The key insight: separate structure from content. First prompt generates the structure (outline, sections, key points). Second prompt generates the content for each section. This produces dramatically better results than a single "write an article about X" prompt.

  Prompt 1 (structure):
  "Create an outline for an article about {{topic}}.
   Return 5-7 section headings with 1-sentence descriptions."

  Prompt 2 (per section):
  "Write the '{{section_title}}' section of an article about {{topic}}.
   Context from other sections: {{summaries}}
   Target: 200 words. Tone: {{tone}}."

  Prompt 3 (polish):
  "Review this article for consistency in tone and flow.
   Fix transitions between sections. Do not change content."

Data extraction

The key insight: show the edge cases in your examples, not just the happy path.

Good few-shot for extraction:

Input: "Contact John at john@company.com or 555-1234"
Output: {"emails": ["john@company.com"], "phones": ["555-1234"]}

Input: "No contact info available"
Output: {"emails": [], "phones": []}

Input: "Email me at john [at] company [dot] com"
Output: {"emails": ["john@company.com"], "phones": []}

The third example teaches the model to handle obfuscated emails. Without it, most models will miss them. Your examples define the edges of what the model will handle.

Coding assistants

The key insight: the system prompt is your quality floor. Everything the assistant does should be consistent with it.

const system = `You are a TypeScript code assistant for a Next.js project.

Technical context:
- Next.js 16 with Pages Router
- Tailwind CSS v4 with cn() utility
- React 19, no class components
- Strict TypeScript, no "any"

Behavior rules:
- Read existing code before suggesting changes
- Match existing patterns, do not introduce new ones
- When modifying files, show the minimal diff
- If a task is ambiguous, ask for clarification instead of guessing
- Never suggest installing new dependencies unless explicitly asked`;

Every rule in the system prompt prevents a specific failure mode. "Match existing patterns" prevents the model from generating textbook code that looks nothing like your project. "Minimal diff" prevents the model from rewriting entire files when one line needs to change. These are not suggestions. They are constraints that produce reliable behavior.

Prompt engineering vs fine-tuning

  Prompt Engineering           Fine-tuning
  ──────────────────           ───────────
  Change the input             Change the model
  Instant iteration            Hours/days to train
  No data required             Needs training data
  Flexible per task            Fixed after training
  Higher per-call cost         Lower per-call cost
  Works across models          Model-specific

  Use prompting when:          Use fine-tuning when:
  - Iterating quickly          - High volume, fixed task
  - Task varies per user       - Need lower latency/cost
  - Small scale                - Have quality training data
  - Exploring approach         - Prompt is proven, optimized

Start with prompt engineering. Always. Fine-tuning is an optimization you apply after you have proven the task works with prompts and have collected enough high-quality examples to train on. Fine-tuning a model with a bad prompt just bakes in the bad behavior.

The discipline

Prompt engineering is not about finding magic phrases. It is about designing input contracts.

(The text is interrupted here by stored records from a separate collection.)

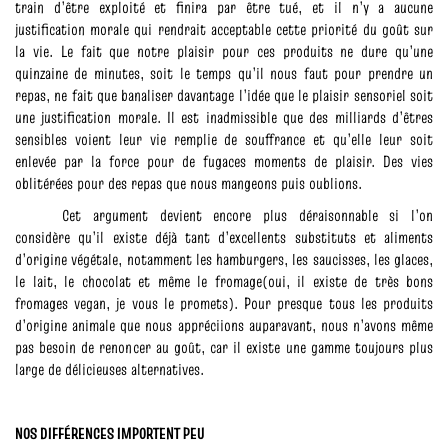
train d’être exploité et finira par être tué, et il n’y a aucune
justification morale qui rendrait acceptable cette priorité du goût sur
la vie. Le fait que notre plaisir pour ces produits ne dure qu’une
quinzaine de minutes, soit le temps qu’il nous faut pour prendre un
repas, ne fait que banaliser davantage l’idée que le plaisir sensoriel soit
une justification morale. Il est inadmissible que des milliards d’êtres
sensibles voient leur vie remplie de souffrance et qu’elle leur soit
enlevée par la force pour de fugaces moments de plaisir. Des vies
oblitérées pour des repas que nous mangeons puis oublions.
Cet argument devient encore plus déraisonnable si l’on
considère qu’il existe déjà tant d’excellents substituts et aliments
d’origine végétale, notamment les hamburgers, les saucisses, les glaces,
le lait, le chocolat et même le fromage(oui, il existe de très bons
fromages vegan, je vous le promets). Pour presque tous les produits
d’origine animale que nous appréciions auparavant, nous n’avons même
pas besoin de renoncer au goût, car il existe une gamme toujours plus
large de délicieuses alternatives.
NOS DIFFÉRENCES IMPORTENT PEU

Every prompt is a specification. The instruction says what to do. The context provides the data. The constraints define the boundaries. The examples show the expected behavior. When any of these is missing, the model fills the gap with its best guess, and best guesses are not reliable at scale.

  Reliable prompt = clear instruction
                  + sufficient context
                  + explicit constraints
                  + representative examples
                  + defined failure behavior

Start with the simplest prompt that could work. Test it on real inputs. When it fails, fix the specific failure. Add a constraint, add an example, clarify an instruction. Test again. Repeat.

The prompts that work in production are not clever. They are thorough.